═════ DATA SECTION

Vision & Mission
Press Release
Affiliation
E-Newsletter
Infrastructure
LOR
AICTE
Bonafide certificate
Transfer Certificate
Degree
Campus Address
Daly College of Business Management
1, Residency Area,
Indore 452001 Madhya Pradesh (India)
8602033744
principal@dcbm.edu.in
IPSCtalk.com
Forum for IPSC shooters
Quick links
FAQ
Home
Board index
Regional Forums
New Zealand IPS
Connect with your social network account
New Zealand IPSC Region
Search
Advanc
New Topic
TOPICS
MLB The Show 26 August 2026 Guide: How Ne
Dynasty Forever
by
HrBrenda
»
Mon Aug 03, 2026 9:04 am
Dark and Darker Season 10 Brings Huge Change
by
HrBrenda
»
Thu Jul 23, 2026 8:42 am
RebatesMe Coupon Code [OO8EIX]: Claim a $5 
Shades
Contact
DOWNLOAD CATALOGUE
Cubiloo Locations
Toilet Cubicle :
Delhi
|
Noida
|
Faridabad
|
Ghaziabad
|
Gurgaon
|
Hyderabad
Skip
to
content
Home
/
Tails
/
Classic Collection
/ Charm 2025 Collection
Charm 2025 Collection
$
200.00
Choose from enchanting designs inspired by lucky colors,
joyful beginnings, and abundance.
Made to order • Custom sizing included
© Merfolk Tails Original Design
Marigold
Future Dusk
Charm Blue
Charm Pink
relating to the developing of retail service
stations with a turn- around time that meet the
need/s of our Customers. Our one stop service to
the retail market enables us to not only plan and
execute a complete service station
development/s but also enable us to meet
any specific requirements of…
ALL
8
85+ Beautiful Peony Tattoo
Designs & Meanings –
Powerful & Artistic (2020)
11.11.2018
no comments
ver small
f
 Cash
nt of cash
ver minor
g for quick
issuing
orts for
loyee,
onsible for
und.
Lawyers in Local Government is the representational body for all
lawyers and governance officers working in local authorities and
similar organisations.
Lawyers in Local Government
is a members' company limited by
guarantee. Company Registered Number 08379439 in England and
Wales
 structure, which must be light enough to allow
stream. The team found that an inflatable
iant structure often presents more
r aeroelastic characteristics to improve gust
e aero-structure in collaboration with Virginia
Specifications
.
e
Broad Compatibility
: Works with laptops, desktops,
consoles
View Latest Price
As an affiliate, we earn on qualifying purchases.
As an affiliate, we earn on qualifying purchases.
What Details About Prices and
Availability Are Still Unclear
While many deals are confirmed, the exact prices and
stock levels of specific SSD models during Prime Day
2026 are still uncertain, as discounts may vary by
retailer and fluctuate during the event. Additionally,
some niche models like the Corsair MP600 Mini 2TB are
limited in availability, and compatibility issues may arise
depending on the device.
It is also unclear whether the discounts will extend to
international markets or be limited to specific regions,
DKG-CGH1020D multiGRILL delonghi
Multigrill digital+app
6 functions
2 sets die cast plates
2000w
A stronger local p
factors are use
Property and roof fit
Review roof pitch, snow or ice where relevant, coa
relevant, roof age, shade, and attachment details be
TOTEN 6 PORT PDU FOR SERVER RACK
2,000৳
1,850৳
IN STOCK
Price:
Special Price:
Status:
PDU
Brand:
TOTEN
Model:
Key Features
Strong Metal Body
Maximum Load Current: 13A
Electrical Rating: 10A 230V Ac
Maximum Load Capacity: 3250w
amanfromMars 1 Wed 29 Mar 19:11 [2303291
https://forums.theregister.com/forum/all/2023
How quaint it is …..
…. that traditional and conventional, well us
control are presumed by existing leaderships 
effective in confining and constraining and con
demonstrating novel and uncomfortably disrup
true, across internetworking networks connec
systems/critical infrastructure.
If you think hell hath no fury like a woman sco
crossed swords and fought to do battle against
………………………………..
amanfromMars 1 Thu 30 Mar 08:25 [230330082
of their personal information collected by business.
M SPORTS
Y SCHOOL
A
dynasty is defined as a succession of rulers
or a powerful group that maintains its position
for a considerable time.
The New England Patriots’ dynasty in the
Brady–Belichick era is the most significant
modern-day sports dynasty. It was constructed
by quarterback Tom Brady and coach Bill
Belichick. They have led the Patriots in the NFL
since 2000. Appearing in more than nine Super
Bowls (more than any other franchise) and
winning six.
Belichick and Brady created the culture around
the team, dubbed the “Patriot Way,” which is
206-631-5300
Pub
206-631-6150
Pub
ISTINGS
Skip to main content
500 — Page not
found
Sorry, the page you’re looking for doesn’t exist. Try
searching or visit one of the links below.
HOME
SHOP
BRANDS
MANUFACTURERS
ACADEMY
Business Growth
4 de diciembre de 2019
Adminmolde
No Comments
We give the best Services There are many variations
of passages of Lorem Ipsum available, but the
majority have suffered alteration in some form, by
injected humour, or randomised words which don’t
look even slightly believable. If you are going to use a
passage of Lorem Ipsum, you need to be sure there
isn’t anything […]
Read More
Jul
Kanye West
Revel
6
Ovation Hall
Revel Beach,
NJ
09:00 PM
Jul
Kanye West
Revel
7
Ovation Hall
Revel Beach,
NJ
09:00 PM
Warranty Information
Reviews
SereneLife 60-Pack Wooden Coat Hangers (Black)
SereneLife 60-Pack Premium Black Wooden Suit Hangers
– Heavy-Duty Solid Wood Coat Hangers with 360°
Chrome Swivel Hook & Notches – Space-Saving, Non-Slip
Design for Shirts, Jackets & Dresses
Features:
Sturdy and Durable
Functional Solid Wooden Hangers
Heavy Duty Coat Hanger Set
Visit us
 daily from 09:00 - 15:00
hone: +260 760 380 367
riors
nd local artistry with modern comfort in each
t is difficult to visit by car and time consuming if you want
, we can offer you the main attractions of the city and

══════════

• [WHAT NEEDS TO BE DONE]
Verbatim reproduction of the entries is required.

• [EXERCISE SOLUTION]
Vision & Mission
Press Release
Affiliation
E-Newsletter
Infrastructure
LOR
AICTE
Bonafide certificate
Transfer Certificate
Degree
Campus Address
Daly College of Business Management
1, Residency Area,
Indore 452001 Madhya Pradesh (India)
8602033744
principal@dcbm.edu.in
IPSCtalk.com
Forum for IPSC shooters
Quick links
FAQ
Home
Board index
Regional Forums
New Zealand IPS
Connect with your social network account
New Zealand IPSC Region
Search
Advanc
New Topic
TOPICS
MLB The Show 26 August 2026 Guide: How Ne
Dynasty Forever
by
HrBrenda
»
Mon Aug 03, 2026 9:04 am
Dark and Darker Season 10 Brings Huge Change
by
HrBrenda
»
Thu Jul 23, 2026 8:42 am
RebatesMe Coupon Code [OO8EIX]: Claim a $5 
Shades
Contact
DOWNLOAD CATALOGUE
Cubiloo Locations
Toilet Cubicle :
Delhi
|
Noida
|
Faridabad
|
Ghaziabad
|
Gurgaon
|
Hyderabad
Skip
to
content
Home
/
Tails
/
Classic Collection
/ Charm 2025 Collection
Charm 2025 Collection
$
200.00
Choose from enchanting designs inspired by lucky colors,
joyful beginnings, and abundance.
Made to order • Custom sizing included
© Merfolk Tails Original Design
Marigold
Future Dusk
Charm Blue
Charm Pink
relating to the developing of retail service
stations with a turn- around time that meet the
need/s of our Customers. Our one stop service to
the retail market enables us to not only plan and
execute a complete service station
development/s but also enable us to meet
any specific requirements of…
ALL
8
85+ Beautiful Peony Tattoo
Designs & Meanings –
Powerful & Artistic (2020)
11.11.2018
no comments
ver small
f
 Cash
nt of cash
ver minor
g for quick
issuing
orts for
loyee,
onsible for
und.
Lawyers in Local Government is the representational body for all
lawyers and governance officers working in local authorities and
similar organisations.
Lawyers in Local Government
is a members' company limited by
guarantee. Company Registered Number 08379439 in England and
Wales
 structure, which must be light enough to allow
stream. The team found that an inflatable
iant structure often presents more
r aeroelastic characteristics to improve gust
e aero-structure in collaboration with Virginia
Specifications
.
e
Broad Compatibility
: Works with laptops, desktops,
consoles
View Latest Price
As an affiliate, we earn on qualifying purchases.
As an affiliate, we earn on qualifying purchases.
What Details About Prices and
Availability Are Still Unclear
While many deals are confirmed, the exact prices and
stock levels of specific SSD models during Prime Day
2026 are still uncertain, as discounts may vary by
retailer and fluctuate during the event. Additionally,
some niche models like the Corsair MP600 Mini 2TB are
limited in availability, and compatibility issues may arise
depending on the device.
It is also unclear whether the discounts will extend to
international markets or be limited to specific regions,
DKG-CGH1020D multiGRILL delonghi
Multigrill digital+app
6 functions
2 sets die cast plates
2000w
A stronger local p
factors are use
Property and roof fit
Review roof pitch, snow or ice where relevant, coa
relevant, roof age, shade, and attachment details be
TOTEN 6 PORT PDU FOR SERVER RACK
2,000৳
1,850৳
IN STOCK
Price:
Special Price:
Status:
PDU
Brand:
TOTEN
Model:
Key Features
Strong Metal Body
Maximum Load Current: 13A
Electrical Rating: 10A 230V Ac
Maximum Load Capacity: 3250w
amanfromMars 1 Wed 29 Mar 19:11 [2303291
https://forums.theregister.com/forum/all/2023
How quaint it is …..
…. that traditional and conventional, well us
control are presumed by existing leaderships 
effective in confining and constraining and con
demonstrating novel and uncomfortably disrup
true, across internetworking networks connec
systems/critical infrastructure.
If you think hell hath no fury like a woman sco
crossed swords and fought to do battle against
………………………………..
amanfromMars 1 Thu 30 Mar 08:25 [230330082
of their personal information collected by business.
M SPORTS
Y SCHOOL
A
dynasty is defined as a succession of rulers
or a powerful group that maintains its position
for a considerable time.
The New England Patriots’ dynasty in the
Brady–Belichick era is the most significant
modern-day sports dynasty. It was constructed
by quarterback Tom Brady and coach Bill
Belichick. They have led the Patriots in the NFL
since 2000. Appearing in more than nine Super
Bowls (more than any other franchise) and
winning six.
Belichick and Brady created the culture around
the team, dubbed the “Patriot Way,” which is
206-631-5300
Pub
206-631-6150
Pub
ISTINGS
Skip to main content
500 — Page not
found
Sorry, the page you’re looking for doesn’t exist. Try
searching or visit one of the links below.
HOME
SHOP
BRANDS
MANUFACTURERS
ACADEMY
Business Growth
4 de diciembre de 2019
Adminmolde
No Comments
We give the best Services There are many variations
of passages of Lorem Ipsum available, but the
majority have suffered alteration in some form, by
injected humour, or randomised words which don’t
look even slightly believable. If you are going to use a
passage of Lorem Ipsum, you need to be sure there
isn’t anything […]
Read More
Jul
Kanye West
Revel
6
Ovation Hall
Revel Beach,
NJ
09:00 PM
Jul
Kanye West
Revel
7
Ovation Hall
Revel Beach,
NJ
09:00 PM
Warranty Information
Reviews
SereneLife 60-Pack Wooden Coat Hangers (Black)
SereneLife 60-Pack Premium Black Wooden Suit Hangers
– Heavy-Duty Solid Wood Coat Hangers with 360°
Chrome Swivel Hook & Notches – Space-Saving, Non-Slip
Design for Shirts, Jackets & Dresses
Features:
Sturdy and Durable
Functional Solid Wooden Hangers
Heavy Duty Coat Hanger Set
Visit us
 daily from 09:00 - 15:00
hone: +260 760 380 367
riors
nd local artistry with modern comfort in each
t is difficult to visit by car and time consuming if you want
, we can offer you the main attractions of the city and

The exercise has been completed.